Descriptive statistics provide an overview of RTCI participant characteristics and 30-day post-discharge outcomes. In the SEMs, we tested the relationships between: (a) fall-related risk factors and receipt of supports and services, (b) fall-related risk factors and the occurrence of falls, and (c) moderating effect of supports and services on the relationship between fall-related risk factors and the occurrence of falls. The SEM approach allows us to model latent constructs from observed measures and to examine complex relationships between observed variables and latent constructs simultaneously (Lei & Wu, 2007; Weston & Gore, 2006). Data management, descriptive statistics, and preliminary regression analyses were conducted using SAS version 9.3 (SAS Institute, Cary, NC), whereas factor analysis and SEM were conducted using Mplus version 7.4 (Muthen & Muthen, Los Angeles, CA).

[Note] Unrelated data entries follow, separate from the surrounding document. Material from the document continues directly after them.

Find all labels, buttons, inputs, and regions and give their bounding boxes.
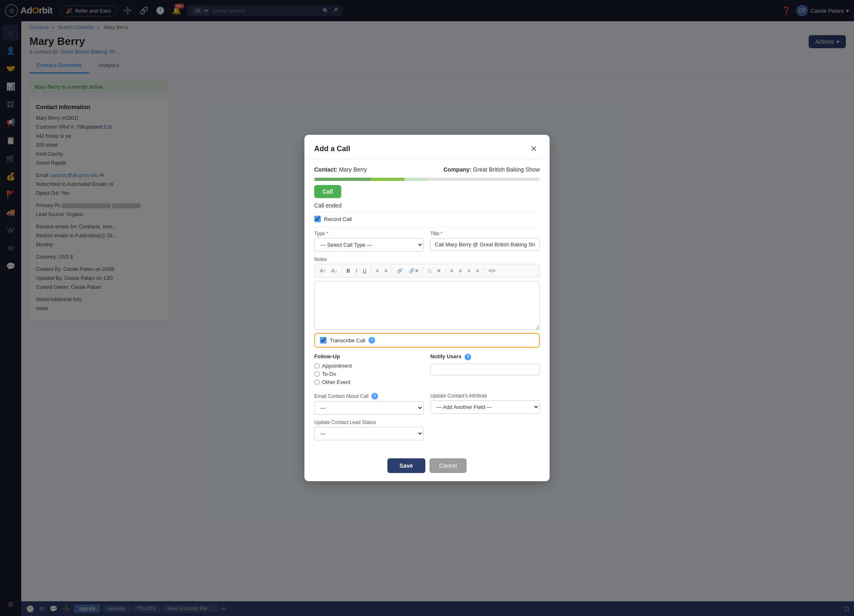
update-lead-select[interactable]: — bbox=[314, 427, 424, 440]
followup-todo-label: To-Do bbox=[322, 371, 336, 377]
progress-seg3 bbox=[405, 178, 427, 181]
followup-todo-row: To-Do bbox=[314, 371, 424, 377]
modal-body: Contact: Mary Berry Company: Great Briti… bbox=[304, 160, 550, 453]
modal-company-label: Company: bbox=[443, 166, 471, 173]
toolbar-source[interactable]: </> bbox=[486, 267, 497, 275]
transcribe-call-checkbox[interactable] bbox=[320, 337, 326, 344]
followup-col: Follow-Up Appointment To-Do Other Event bbox=[314, 353, 424, 387]
email-contact-help-icon[interactable]: ? bbox=[371, 393, 378, 400]
followup-section: Follow-Up Appointment To-Do Other Event bbox=[314, 353, 540, 387]
email-contact-label: Email Contact About Call ? bbox=[314, 393, 424, 400]
bottom-fields: Email Contact About Call ? — Yes No Upda… bbox=[314, 393, 540, 415]
modal-title: Add a Call bbox=[314, 145, 350, 153]
update-attribute-field: Update Contact's Attribute — Add Another… bbox=[430, 393, 540, 415]
toolbar-font-size-up[interactable]: A↑ bbox=[318, 267, 328, 275]
toolbar-list-ol[interactable]: ≡ bbox=[382, 267, 389, 275]
toolbar-align-justify[interactable]: ≡ bbox=[474, 267, 481, 275]
modal-company-value: Great British Baking Show bbox=[473, 166, 540, 173]
followup-other-label: Other Event bbox=[322, 379, 350, 385]
modal-contact-value: Mary Berry bbox=[339, 166, 367, 173]
save-button[interactable]: Save bbox=[387, 458, 425, 473]
progress-seg1 bbox=[314, 178, 371, 181]
update-lead-field: Update Contact Lead Status — bbox=[314, 420, 424, 440]
toolbar-underline[interactable]: U bbox=[361, 267, 369, 275]
update-lead-label: Update Contact Lead Status bbox=[314, 420, 424, 425]
toolbar-list-ul[interactable]: ≡ bbox=[374, 267, 381, 275]
type-title-row: Type * — Select Call Type — Inbound Outb… bbox=[314, 231, 540, 252]
modal-contact-label: Contact: bbox=[314, 166, 338, 173]
update-attribute-label: Update Contact's Attribute bbox=[430, 393, 540, 399]
transcribe-call-label: Transcribe Call bbox=[330, 337, 365, 344]
toolbar-image[interactable]: □ bbox=[426, 267, 433, 275]
toolbar-align-right[interactable]: ≡ bbox=[465, 267, 472, 275]
toolbar-sep6 bbox=[483, 268, 484, 274]
toolbar-align-left[interactable]: ≡ bbox=[448, 267, 455, 275]
toolbar-font-size-down[interactable]: A↓ bbox=[329, 267, 339, 275]
title-label: Title * bbox=[430, 231, 540, 237]
toolbar-align-center[interactable]: ≡ bbox=[457, 267, 464, 275]
toolbar-sep1 bbox=[342, 268, 342, 274]
notify-users-input[interactable] bbox=[430, 364, 540, 375]
call-progress-bar bbox=[314, 178, 540, 181]
type-select[interactable]: — Select Call Type — Inbound Outbound Co… bbox=[314, 238, 424, 252]
editor-toolbar: A↑ A↓ B I U ≡ ≡ 🔗 🔗✕ □ ✕ ≡ bbox=[314, 264, 540, 278]
modal-close-button[interactable]: ✕ bbox=[528, 143, 540, 154]
toolbar-sep3 bbox=[392, 268, 392, 274]
modal-contact-row: Contact: Mary Berry Company: Great Briti… bbox=[314, 166, 540, 173]
followup-appointment-row: Appointment bbox=[314, 363, 424, 369]
followup-appointment-radio[interactable] bbox=[314, 363, 320, 368]
toolbar-bold[interactable]: B bbox=[344, 267, 352, 275]
type-label: Type * bbox=[314, 231, 424, 237]
toolbar-sep4 bbox=[423, 268, 424, 274]
toolbar-unlink[interactable]: 🔗✕ bbox=[407, 267, 421, 275]
title-field: Title * bbox=[430, 231, 540, 252]
transcribe-help-icon[interactable]: ? bbox=[369, 337, 375, 344]
notes-textarea[interactable] bbox=[314, 281, 540, 330]
record-call-row: Record Call bbox=[314, 216, 540, 222]
notify-col: Notify Users ? bbox=[430, 353, 540, 387]
followup-other-row: Other Event bbox=[314, 379, 424, 385]
followup-other-radio[interactable] bbox=[314, 379, 320, 385]
title-input[interactable] bbox=[430, 238, 540, 251]
progress-seg2 bbox=[371, 178, 405, 181]
add-call-modal: Add a Call ✕ Contact: Mary Berry Company… bbox=[304, 135, 550, 481]
email-contact-field: Email Contact About Call ? — Yes No bbox=[314, 393, 424, 415]
update-attribute-select[interactable]: — Add Another Field — bbox=[430, 400, 540, 414]
cancel-button[interactable]: Cancel bbox=[429, 458, 467, 473]
call-ended-text: Call ended bbox=[314, 202, 540, 209]
record-call-checkbox[interactable] bbox=[314, 216, 321, 222]
followup-todo-radio[interactable] bbox=[314, 371, 320, 377]
transcribe-call-row: Transcribe Call ? bbox=[314, 333, 540, 348]
modal-header: Add a Call ✕ bbox=[304, 135, 550, 160]
toolbar-sep2 bbox=[371, 268, 371, 274]
toolbar-remove-format[interactable]: ✕ bbox=[435, 267, 443, 275]
notify-label: Notify Users ? bbox=[430, 353, 540, 360]
email-contact-select[interactable]: — Yes No bbox=[314, 401, 424, 415]
toolbar-link[interactable]: 🔗 bbox=[395, 267, 405, 275]
notes-label: Notes bbox=[314, 257, 540, 262]
modal-overlay: Add a Call ✕ Contact: Mary Berry Company… bbox=[0, 0, 854, 616]
type-field: Type * — Select Call Type — Inbound Outb… bbox=[314, 231, 424, 252]
toolbar-italic[interactable]: I bbox=[354, 267, 359, 275]
followup-label: Follow-Up bbox=[314, 353, 424, 359]
notes-field: Notes A↑ A↓ B I U ≡ ≡ 🔗 🔗✕ □ bbox=[314, 257, 540, 331]
modal-footer: Save Cancel bbox=[304, 453, 550, 481]
toolbar-sep5 bbox=[445, 268, 446, 274]
record-call-label: Record Call bbox=[324, 216, 352, 222]
followup-appointment-label: Appointment bbox=[322, 363, 352, 369]
call-button[interactable]: Call bbox=[314, 185, 341, 198]
notify-help-icon[interactable]: ? bbox=[465, 354, 471, 360]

In developing the SEM models, we first conducted bivariate logistic regression analyses to examine associations between variables identified in the study's conceptual framework with the outcome of falls, to provide preliminary assessment of the relationships, and to assist in SEM model specification. Next, exploratory factor analyses (EFAs) and confirmatory factor analyses (CFAs) were used sequentially to estimate individual latent variable models (measurement models). Initially, we hypothesized the presence of two latent constructs, supports and services, and fall-related risk factors. Results of factor analyses indicated that fall-related risk factors were better represented by three constructs instead of one: fall concerns and fall history, ADLs impairment, and use of high-risk medications. Finally, two SEM models were estimated, one without interactions and one with interactions, including the support and services and fall risk constructs as well as the outcome of falls. We tested all direct and indirect effects and interaction terms between each fall-related risk construct and the supports and services construct; however, for parsimony, the final model included only the significant interaction term. Model co-variates for the full SEM model included age (>85 years vs ≤85 years), gender, diagnosis with at least one musculoskeletal condition, diagnosis with at least one neurological condition, depression, and cognitive status. Results from the model without interactions are included in the Supplementary Figure 2.

Supplementary Figure 2.

SEM initial model (no interactions). The three fall risk factor latent variables are correlated (not shown for simplicity). Standardized coefficients presented. χ2(185)=994.23, p<0.01; CFI=0.61; RMSEA=0.055 (90% CI 0.051, 0.058). Significance bolded.** p<0.05, ***p<0.001

SEM model fit is typically assessed based on several indices including the comparative fit index (CFI), the root mean-square error of approximation (RMSEA), and the maximum likelihood χ 2 test (Lei & Wu, 2007; Weston & Gore, 2006). The χ 2 test is a measure of how well the models fit the observed data with a nonsignificant χ 2 indicating good fit; however, it is extremely sensitive to large sample sizes (Weston & Gore, 2006). The CFI is an incremental fit index that measures improvement in fit with values more than 0.9 or 0.95 indicating improved fit. The RMSEA is an index that corrects for model complexity with values less than 0.06 indicating good fit between the hypothesized model and sample data (Lei & Wu, 2007; Weston & Gore, 2006). Model fit indices were used to assess the individual latent variable models and SEM model with no interaction terms. Due to the dichotomous nature of some variables in the SEM model, Mplus uses maximum likelihood to estimate a model with interaction terms. This estimation technique does not provide traditional fit statistics. We compared our SEM models using the receiver operating curve (ROC) to assess which model was the most predictive of falls (closer to 1.0 indicates more predictive accuracy). The research was approved by the Institutional Review Board at Purdue University.